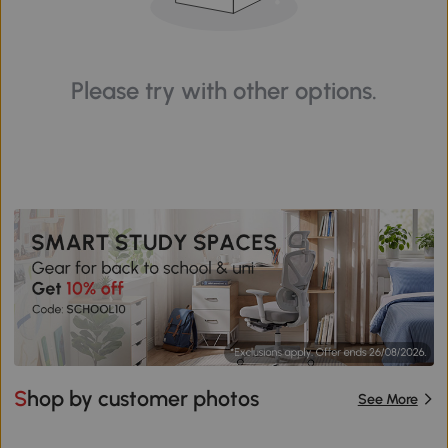
Please try with other options.
Shop by customer photos
See More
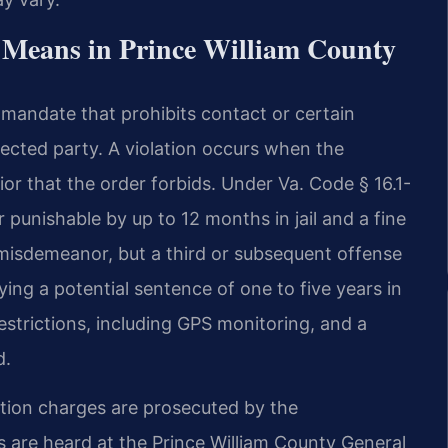
 Means in Prince William County
ed mandate that prohibits contact or certain
cted party. A violation occurs when the
r that the order forbids. Under Va. Code § 16.1-
r punishable by up to 12 months in jail and a fine
 misdemeanor, but a third or subsequent offense
ing a potential sentence of one to five years in
estrictions, including GPS monitoring, and a
d.
lation charges are prosecuted by the
are heard at the Prince William County General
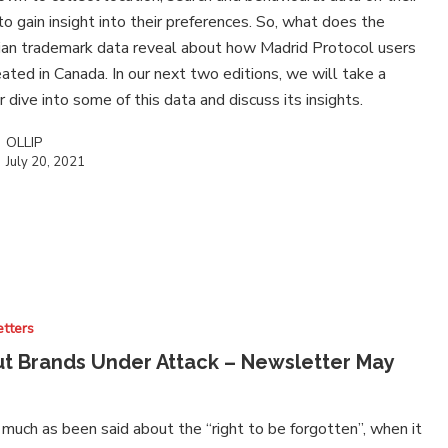
to gain insight into their preferences. So, what does the
an trademark data reveal about how Madrid Protocol users
eated in Canada. In our next two editions, we will take a
 dive into some of this data and discuss its insights.
OLLIP
July 20, 2021
tters
t Brands Under Attack – Newsletter May
much as been said about the “right to be forgotten”, when it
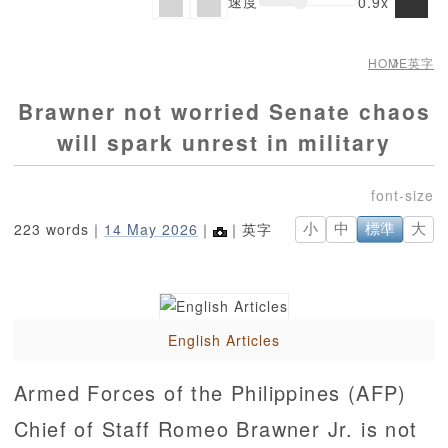
速度
0.9x
HOME
英字
Brawner not worried Senate chaos
will spark unrest in military
223 words｜
14 May 2026
｜
｜英字
小
中
標準
大
English Articles
Armed Forces of the Philippines (AFP)
Chief of Staff Romeo Brawner Jr. is not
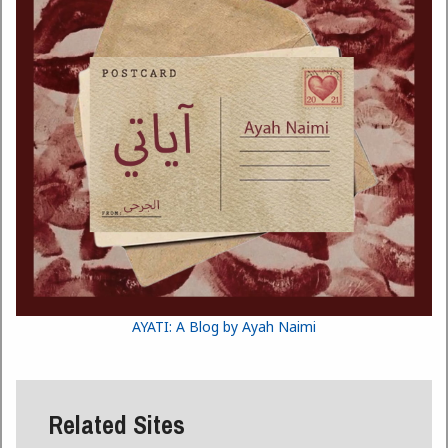
AYATI: A Blog by Ayah Naimi
Related Sites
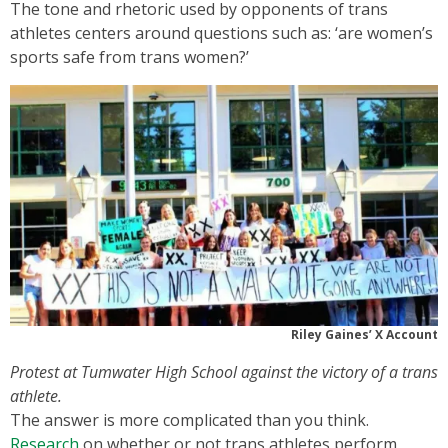
The tone and rhetoric used by opponents of trans
athletes centers around questions such as: ‘are women’s
sports safe from trans women?’
Riley Gaines’ X Account
Protest at Tumwater High School against the victory of a trans
athlete.
The answer is more complicated than you think.
Research
on whether or not trans athletes perform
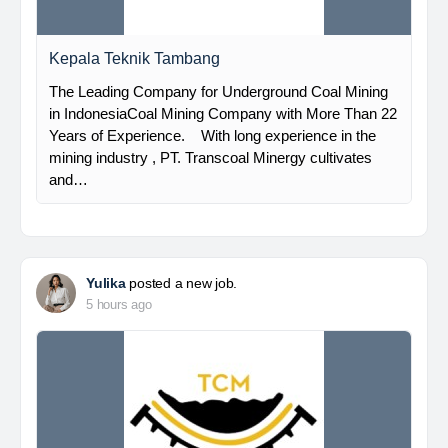
Kepala Teknik Tambang
The Leading Company for Underground Coal Mining
in IndonesiaCoal Mining Company with More Than 22
Years of Experience. With long experience in the
mining industry , PT. Transcoal Minergy cultivates
and…
Yulika
posted a new job.
5 hours ago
::::
YOUR TASK >> For the listing above, give the number of lines that contain the string "County" and nothing else.

ANSWER SPACE >> 2